CEQA & Climate Change Guidelines

[Originally posted 5-15-09]
On April 13, 2009, Governor Schwarzenegger’s Office of Planning and Research published for comment proposed revisions to the California Environmental Policy Act (CEQA), to be used in evaluating greenhouse gas as part of the determination whether a project that requires government approval may have a significant environmental effect. The revisions in their entirety can be found here, in a redline version of CEQA Guidelines showing the proposed changes.

The proposed changes were mandated by the California Legislature in AB-97, with a January 1, 2010 deadline for final adoption. Attorneys representing either project proponents or opponents will find much to ponder in these changes, which leave no doubt as to their magnitude:

A lead agency may consider the following when assessing the significance of impacts from greenhouse gas emissions on the environment:
(1) The extent to which the project may increase or reduce greenhouse gas emissions as compared to the existing environmental setting.
(2) Whether the project emissions exceed a threshold of significance that the lead agency determines applies to the project.
(3) The extent to which the project complies with regulations or requirements adopted to implement a statewide, regional, or local plan for the reduction or mitigation of greenhouse gas emissions. Such regulations or requirements must be adopted by the relevant public agency through a public review process and must include specific requirements that reduce or mitigate the project’s incremental contribution of greenhouse gas emissions. If there is substantial evidence that the possible effects of a particular project are still cumulatively considerable notwithstanding compliance with the adopted regulations or requirements, an EIR must be prepared for the project.

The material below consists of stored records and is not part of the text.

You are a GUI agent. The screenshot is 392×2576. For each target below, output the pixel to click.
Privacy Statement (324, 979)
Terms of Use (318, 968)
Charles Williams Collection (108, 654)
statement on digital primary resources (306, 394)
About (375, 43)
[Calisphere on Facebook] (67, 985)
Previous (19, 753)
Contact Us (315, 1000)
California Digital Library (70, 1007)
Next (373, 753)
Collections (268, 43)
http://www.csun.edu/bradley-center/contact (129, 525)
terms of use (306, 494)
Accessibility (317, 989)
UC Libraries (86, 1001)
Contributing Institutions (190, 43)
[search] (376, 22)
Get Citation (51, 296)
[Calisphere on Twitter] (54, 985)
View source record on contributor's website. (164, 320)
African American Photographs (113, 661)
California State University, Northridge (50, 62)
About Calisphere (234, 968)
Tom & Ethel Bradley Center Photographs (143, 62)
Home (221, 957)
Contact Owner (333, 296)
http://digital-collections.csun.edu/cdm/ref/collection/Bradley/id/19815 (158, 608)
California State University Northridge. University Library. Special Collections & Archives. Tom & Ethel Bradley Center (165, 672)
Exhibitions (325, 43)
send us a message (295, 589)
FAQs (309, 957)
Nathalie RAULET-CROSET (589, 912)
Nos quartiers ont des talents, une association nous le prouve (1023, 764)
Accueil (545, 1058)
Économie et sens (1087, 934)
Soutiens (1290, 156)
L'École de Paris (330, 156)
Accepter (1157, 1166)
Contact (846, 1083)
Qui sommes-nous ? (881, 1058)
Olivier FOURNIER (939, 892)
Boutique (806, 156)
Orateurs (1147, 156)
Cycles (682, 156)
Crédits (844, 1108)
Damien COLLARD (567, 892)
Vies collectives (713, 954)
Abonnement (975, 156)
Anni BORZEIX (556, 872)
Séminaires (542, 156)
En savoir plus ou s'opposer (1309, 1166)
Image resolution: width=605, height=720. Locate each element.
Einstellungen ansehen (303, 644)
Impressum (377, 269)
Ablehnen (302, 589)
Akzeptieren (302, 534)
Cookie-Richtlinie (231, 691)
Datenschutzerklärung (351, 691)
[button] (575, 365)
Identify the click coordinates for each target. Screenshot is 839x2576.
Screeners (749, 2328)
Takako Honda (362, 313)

Areas that promise to be both the most difficult to work through during project development and to have the most potential for litigation, include section 15130 – evaluating greenhouse gas emissions in the context of cumulative effects; and section 15126.4 – mitigation. For example, the mitigation section is admirably explicit, but potential for disagreement certainly exists in interpreting whether proposed off-site mitigation measures meet the standard “of a reasonable plan of mitigation.”

There is an express link between these CEQA provisions and California’s landmark AB-32 climate change regulations, providing that any CEQA analysis should evaluate “the extent to which the project could help or hinder attainment of the state’s goals of reducing greenhouse gas emissions to 1990 levels by the year 2020 as stated in the Global Warming Solutions Act of 2006.”

These far-reaching changes to CEQA will also be watched closely by attorneys with federal NEPA projects, as California is ahead of the federal government in promulgating guidance on folding climate change into existing environmental statutes.